I’m running into the following error (with anomaly detection on):
UserWarning: Anomaly Detection has been enabled. This mode will increase the runtime and should only be enabled for debugging.
with torch.autograd.detect_anomaly():
/opt/anaconda3/envs/opig/lib/python3.8/site-packages/torch/autograd/__init__.py:200: UserWarning: Error detected in AddmmBackward0. Traceback of forward call that caused the error:
File "<string>", line 1, in <module>
File "/opt/anaconda3/envs/opig/lib/python3.8/multiprocessing/spawn.py", line 116, in spawn_main
exitcode = _main(fd, parent_sentinel)
File "/opt/anaconda3/envs/opig/lib/python3.8/multiprocessing/spawn.py", line 129, in _main
return self._bootstrap(parent_sentinel)
File "/opt/anaconda3/envs/opig/lib/python3.8/multiprocessing/process.py", line 315, in _bootstrap
self.run()
File "/opt/anaconda3/envs/opig/lib/python3.8/multiprocessing/process.py", line 108, in run
self._target(*self._args, **self._kwargs)
File "/Users/apunt/repos/lhasa/FLuID_POC/attempt4.py", line 167, in train_and_evaluate_self_learning
logits, loss = ff_nn(tensor_X, tensor_Y)
File "/opt/anaconda3/envs/opig/lib/python3.8/site-packages/torch/nn/modules/module.py", line 1501, in _call_impl
return forward_call(*args, **kwargs)
File "/Users/apunt/repos/lhasa/FLuID_POC/attempt4.py", line 35, in forward
out = self.fc2(out)
File "/opt/anaconda3/envs/opig/lib/python3.8/site-packages/torch/nn/modules/module.py", line 1501, in _call_impl
return forward_call(*args, **kwargs)
File "/opt/anaconda3/envs/opig/lib/python3.8/site-packages/torch/nn/modules/linear.py", line 114, in forward
return F.linear(input, self.weight, self.bias)
(Triggered internally at /Users/runner/work/pytorch/pytorch/pytorch/torch/csrc/autograd/python_anomaly_mode.cpp:119.)
Variable._execution_engine.run_backward( # Calls into the C++ engine to run the backward pass
Process Process-4:
Traceback (most recent call last):
File "/opt/anaconda3/envs/opig/lib/python3.8/multiprocessing/process.py", line 315, in _bootstrap
self.run()
File "/opt/anaconda3/envs/opig/lib/python3.8/multiprocessing/process.py", line 108, in run
self._target(*self._args, **self._kwargs)
File "/Users/apunt/repos/lhasa/FLuID_POC/attempt4.py", line 220, in train_and_evaluate_self_learning
loss.backward()
File "/opt/anaconda3/envs/opig/lib/python3.8/site-packages/torch/_tensor.py", line 487, in backward
torch.autograd.backward(
File "/opt/anaconda3/envs/opig/lib/python3.8/site-packages/torch/autograd/__init__.py", line 200, in backward
Variable._execution_engine.run_backward( # Calls into the C++ engine to run the backward pass
RuntimeError: one of the variables needed for gradient computation has been modified by an inplace operation: [torch.FloatTensor [128, 1]], which is output 0 of AsStridedBackward0, is at version 6251; expected version 1 instead.
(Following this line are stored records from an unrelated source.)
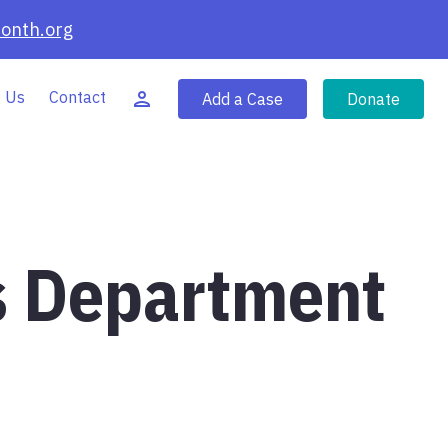
onth.org
 Us
Contact
Add a Case
Donate
s Department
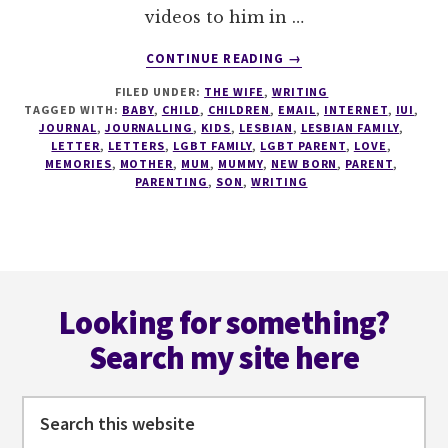
videos to him in …
ABOUT
CONTINUE READING
→
A
FILED UNDER:
THE WIFE
,
WRITING
LETTER
TAGGED WITH:
BABY
,
CHILD
,
CHILDREN
,
EMAIL
,
INTERNET
,
IUI
,
TO
JOURNAL
,
JOURNALLING
,
KIDS
,
LESBIAN
,
LESBIAN FAMILY
,
MY
LETTER
,
LETTERS
,
LGBT FAMILY
,
LGBT PARENT
,
LOVE
,
18
MEMORIES
,
MOTHER
,
MUM
,
MUMMY
,
NEW BORN
,
PARENT
,
PARENTING
,
SON
,
WRITING
YEAR
OLD
SON
Footer
Looking for something?
Search my site here
Search
this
Hint: the backtrace further above shows the operation that failed to compute its gradient. The variable in question was changed in there or anywhere later. Good luck!
For context, I have a binary classifier (BinaryClassificationNN) that works when I run it normally, however I’m trying to use it for iterative self-learning and it breaks when I try the backwards step (loss.backward()
)
I’ve read up on this error message, and it appears to be because of some in-place operation on a tensor. I’ve gone through my code, and I’ve seen no signs of in-place operations (I was looking for instances of +=
and functions like add_.()
), but I may very well be missing something. It looks like there’s something that’s modifying the tensors in my forward step, but I can’t figure out what it is.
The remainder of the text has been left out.